__PROBLEM__. What is needed is an exact repeat of the lines from the one holding "and artistic heritage of the medieval Hindu" through the final line of the data, with no pictures.
..............................
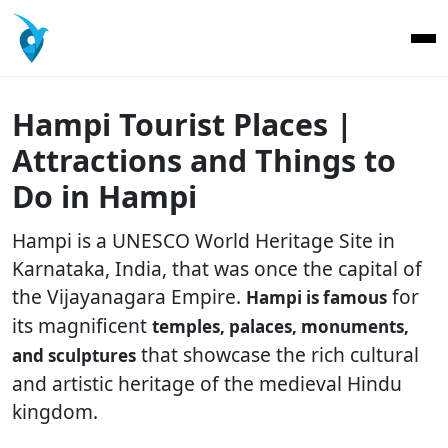
Hampi Tourist Places |
Attractions and Things to
Do in Hampi
Hampi is a UNESCO World Heritage Site in
Karnataka, India, that was once the capital of
the Vijayanagara Empire.
for
Hampi is famous
its magnificent
temples, palaces, monuments,
that showcase the rich cultural
and sculptures
and artistic heritage of the medieval Hindu
kingdom.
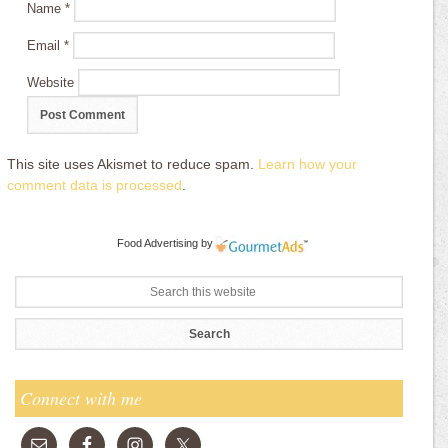
Name
*
Email
*
Website
This site uses Akismet to reduce spam.
Learn how your
comment data is processed
.
Food Advertising
by
Connect with me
..............................
__ANSWER SECTION__.
and artistic heritage of the medieval Hindu
kingdom.
Name
*
Email
*
Website
This site uses Akismet to reduce spam.
Learn how your
comment data is processed
.
Food Advertising
by
Connect with me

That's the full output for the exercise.